Tout cela soulève naturellement la question suivante: à supposer que le témoignage de Frizer ait été faux ou enjolivé, pourquoi Marlowe fut-il vraiment tué? Il faut souligner qu'il est impossible de répondre à cette question avec certitude, car une grande partie des preuves a probablement été perdue depuis; ce qui suit n'est au mieux que des spéculations éclairées, au pire des théories du complot. Compte tenu des liens entre les quatre hommes et les services secrets de la reine, il est tentant de suggérer que la mort de Marlowe aurait été autorisée par le gouvernement - qu'elle ait été signée par la reine en personne ou par un membre du Conseil privé reste une simple hypothèse. Peut-être la reine, préoccupée par les écrits subversifs et athées de Marlowe, l'a-t-elle fait tuer avant qu'il ne puisse causer de sérieux problèmes. Mais cela semble inutile - il aurait sûrement été plus facile pour le gouvernement d'attendre le procès et l'exécution probable de Marlowe plutôt que de se donner la peine d'un assassinat en catimini.

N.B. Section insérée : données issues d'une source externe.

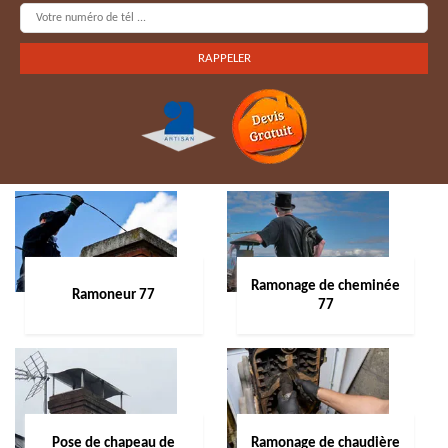
Ramonage de cheminée
Ramoneur 77
77
Pose de chapeau de
Ramonage de chaudière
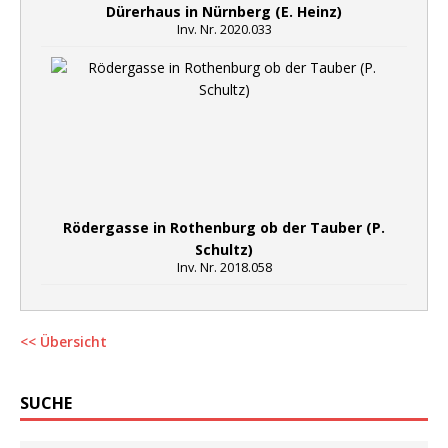
Dürerhaus in Nürnberg (E. Heinz)
Inv. Nr. 2020.033
Rödergasse in Rothenburg ob der Tauber (P.
Schultz)
Inv. Nr. 2018.058
<< Übersicht
SUCHE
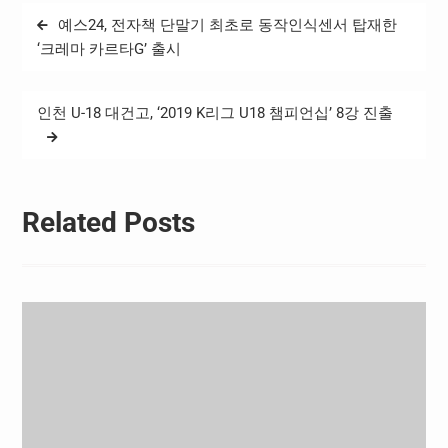
인 19일에는 리인벤팅 김필
다. 이튿날에는 KBS 김기범
글
예스24, 전자책 단말기 최초로 동작인식센서 탑재한
준 대표가 ‘데이터 기반 마케
기자가 강사로 나서 ‘왜 방송
탐
팅, 매출을 높이는 CRM(고
‘크레마 카르타G’ 출시
뉴스에는 K리그가 없을
객 관계 관리) 구축’에 대한
까?’라는 주제로 방송 뉴스
색
강의를…
제작…
인천 U-18 대건고, ‘2019 K리그 U18 챔피언십’ 8강 진출
Related Posts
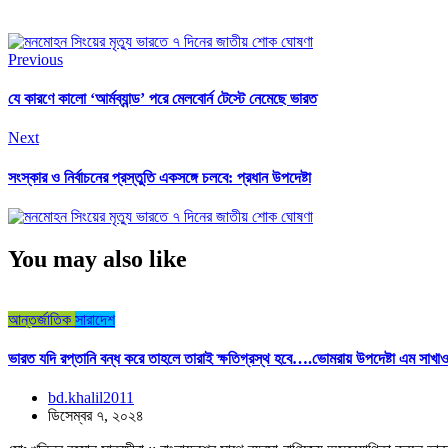
Previous
যে কারণে কালো ‘আর্মব্যান্ড’ পরে মেলবোর্ন টেস্টে নেমেছে ভারত
Next
সংস্কার ও নির্বাচনের প্রস্তুতি একসঙ্গে চলবে: প্রধান উপদেষ্টা
You may also like
আন্তর্জাতিক
সারাদেশ
ভারত যদি রপ্তানি বন্ধ করে তাহলে তারাই ক্ষতিগ্রস্থ হবে….ভোমরায় উপদেষ্টা এম সাখা
bd.khalil2011
ডিসেম্বর ৭, ২০২৪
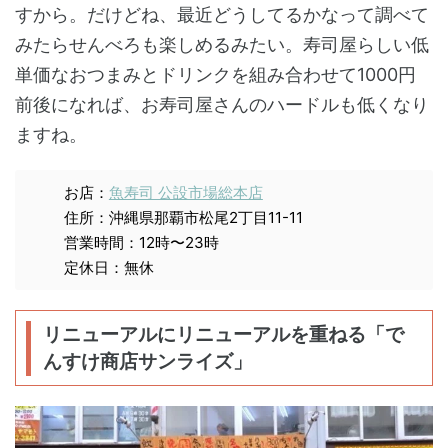
すから。だけどね、最近どうしてるかなって調べて
みたらせんべろも楽しめるみたい。寿司屋らしい低
単価なおつまみとドリンクを組み合わせて1000円
前後になれば、お寿司屋さんのハードルも低くなり
ますね。
お店：
魚寿司 公設市場総本店
住所：沖縄県那覇市松尾2丁目11-11
営業時間：12時〜23時
定休日：無休
リニューアルにリニューアルを重ねる「で
んすけ商店サンライズ」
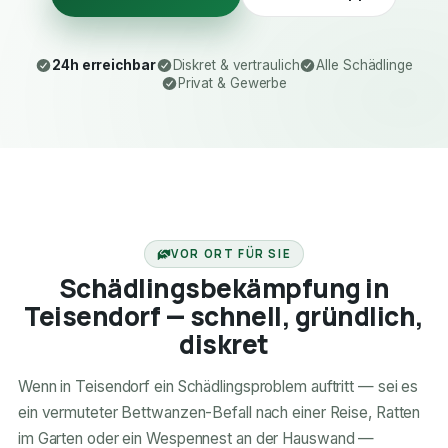
24h erreichbar
Diskret & vertraulich
Alle Schädlinge
Privat & Gewerbe
24H ERREICHBAR
VOR ORT FÜR SIE
Schädlingsbekämpfung in
Teisendorf — schnell, gründlich,
diskret
Wenn in Teisendorf ein Schädlingsproblem auftritt — sei es
ein vermuteter Bettwanzen-Befall nach einer Reise, Ratten
im Garten oder ein Wespennest an der Hauswand —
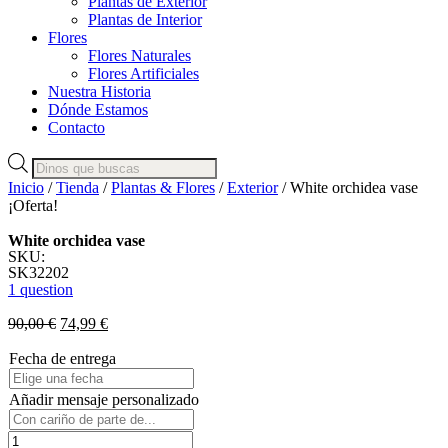
Plantas de Exterior
Plantas de Interior
Flores
Flores Naturales
Flores Artificiales
Nuestra Historia
Dónde Estamos
Contacto
Búsqueda
de
Inicio
/
Tienda
/
Plantas & Flores
/
Exterior
/ White orchidea vase
productos
¡Oferta!
White orchidea vase
SKU:
SK32202
1 question
90,00
€
74,99
€
Fecha de entrega
Añadir mensaje personalizado
White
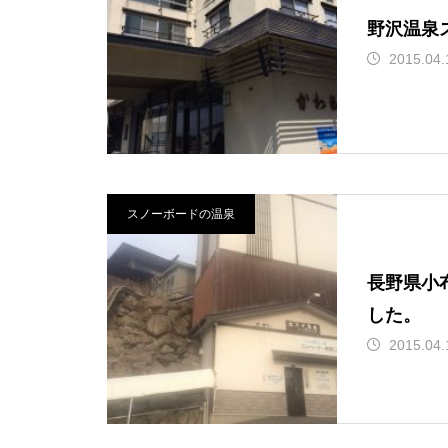
野沢温泉
2015.04.
スノーボードの温泉
長野県小
した。
2015.04.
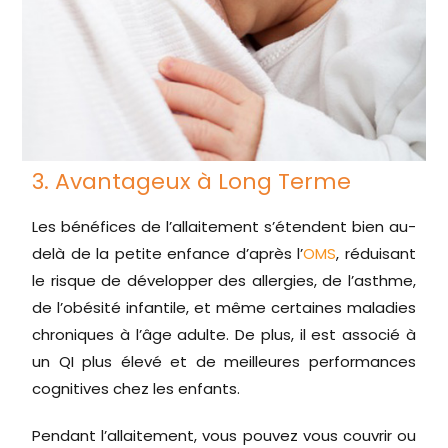
3. Avantageux à Long Terme
Les bénéfices de l’allaitement s’étendent bien au-
delà de la petite enfance d’après l’
OMS
, réduisant
le risque de développer des allergies, de l’asthme,
de l’obésité infantile, et même certaines maladies
chroniques à l’âge adulte. De plus, il est associé à
un QI plus élevé et de meilleures performances
cognitives chez les enfants.
Pendant l’allaitement, vous pouvez vous couvrir ou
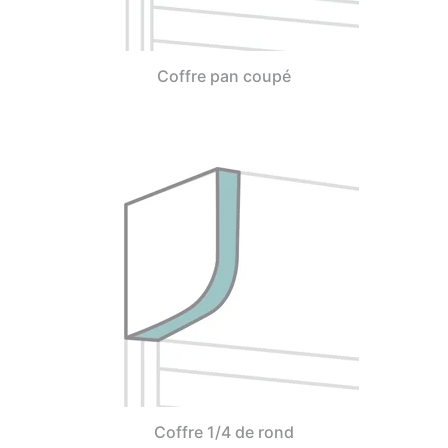
Coffre pan coupé
Coffre 1/4 de rond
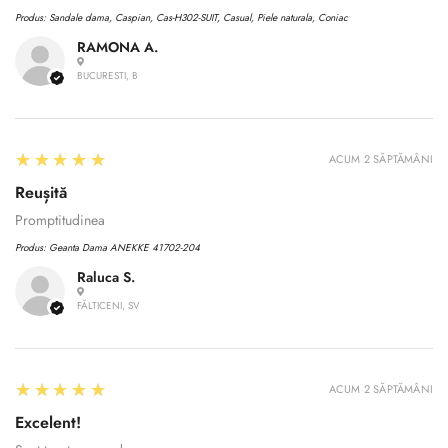
Produs:
Sandale dama, Caspian, Cas-H302-SUIT, Casual, Piele naturala, Coniac
RAMONA A.
BUCURESTI, B
5
★★★★★
ACUM 2 SĂPTĂMÂNI
Reușită
Promptitudinea
Produs:
Geanta Dama ANEKKE 41702-204
Raluca S.
FĂLTICENI, SV
5
★★★★★
ACUM 2 SĂPTĂMÂNI
Excelent!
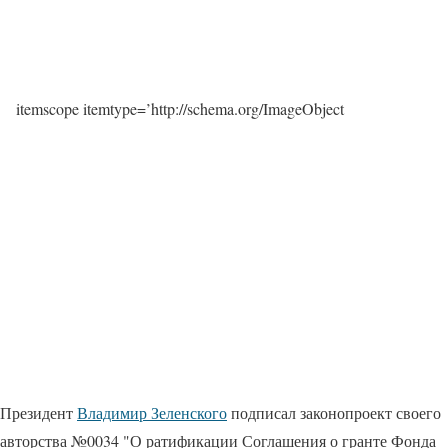
itemscope itemtype=’http://schema.org/ImageObject
Президент
Владимир Зеленского
подписал законопроект своего
авторства №0034 "О ратификации Соглашения о гранте Фонда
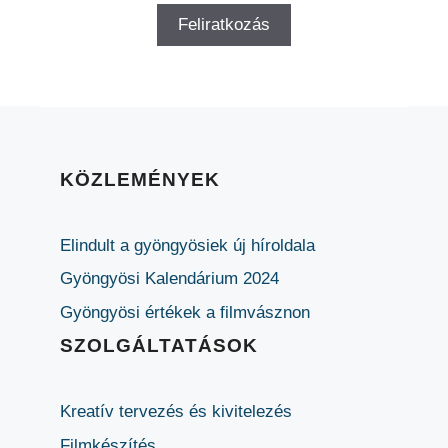
KÖZLEMÉNYEK
Elindult a gyöngyösiek új híroldala
Gyöngyösi Kalendárium 2024
Gyöngyösi értékek a filmvásznon
SZOLGÁLTATÁSOK
Kreatív tervezés és kivitelezés
Filmkészítés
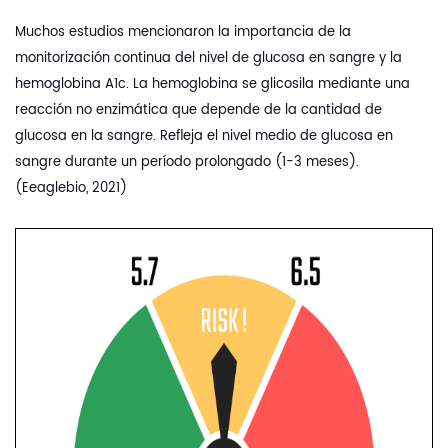
Muchos estudios mencionaron la importancia de la
monitorización continua del nivel de glucosa en sangre y la
hemoglobina A1c. La hemoglobina se glicosila mediante una
reacción no enzimática que depende de la cantidad de
glucosa en la sangre. Refleja el nivel medio de glucosa en
sangre durante un período prolongado (1-3 meses).
(Eeaglebio, 2021)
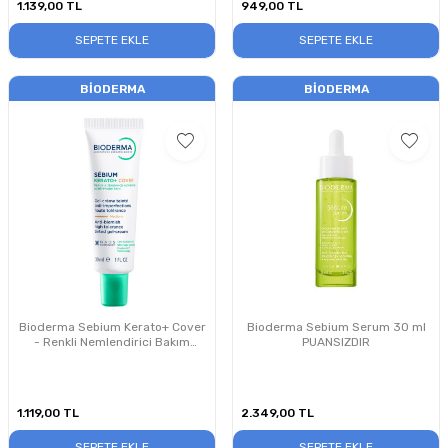
1.139,00
TL
949,00
TL
SEPETE EKLE
SEPETE EKLE
BIODERMA
BIODERMA
Bioderma Sebium Kerato+ Cover
Bioderma Sebium Serum 30 ml
- Renkli Nemlendirici Bakım
PUANSIZDIR
Kremi 30 ml
1.119,00
TL
2.349,00
TL
SEPETE EKLE
SEPETE EKLE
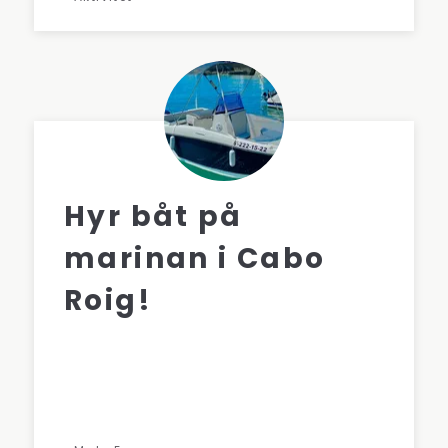
Hyr båt på
marinan i Cabo
Roig!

Une autre hypothèse est que Marlowe aurait été tué sur ordre de quelqu'un qui s'inquiétait de ce qu'il pourrait révéler lors de son procès. Tout comme Kyd avait livré Marlowe sous la torture, il n'est pas inconcevable de penser que Marlowe aurait pu révéler que certains personnages puissants étaient des athées secrets; en effet, Marlowe avait des liens avec ce que l'on appelle "l'école de la nuit", un cercle de libres penseurs associés à Sir Walter Raleigh qui, selon la rumeur, étaient impliqués dans l'athéisme, l'hérésie, et même la magie noire. On a également émis l'hypothèse que le meurtre pouvait avoir un motif plus personnel - peut-être Marlowe devait-il simplement de l'argent à Poley et Skeres, et leur extorsion serait allée un peu trop loin. Et, bien sûr, il y a les spéculations les plus folles selon lesquelles Marlowe aurait simulé sa mort afin d'éviter son procès et son exécution à venir; compte tenu de ses liens avec Walsingham et les services secrets, cela n'est pas impossible, même si cela est vraiment très improbable. L'idée qu'il ait continué à écrire les pièces de Shakespeare tout en permettant à son rival de Stratford-upon-Avon d'en récolter les lauriers n'est pas non plus très crédible. En fin de compte, nous ne saurons probablement jamais ce qui s'est réellement passé à Deptford lors de cette soirée fatidique de mai. Tout ce que l'on peut dire avec certitude, c'est que l'un des poètes les plus grands et les plus hauts en couleur de l'ère élisabéthaine perdit la vie, marquant ainsi la fin abrupte d'une carrière remarquable.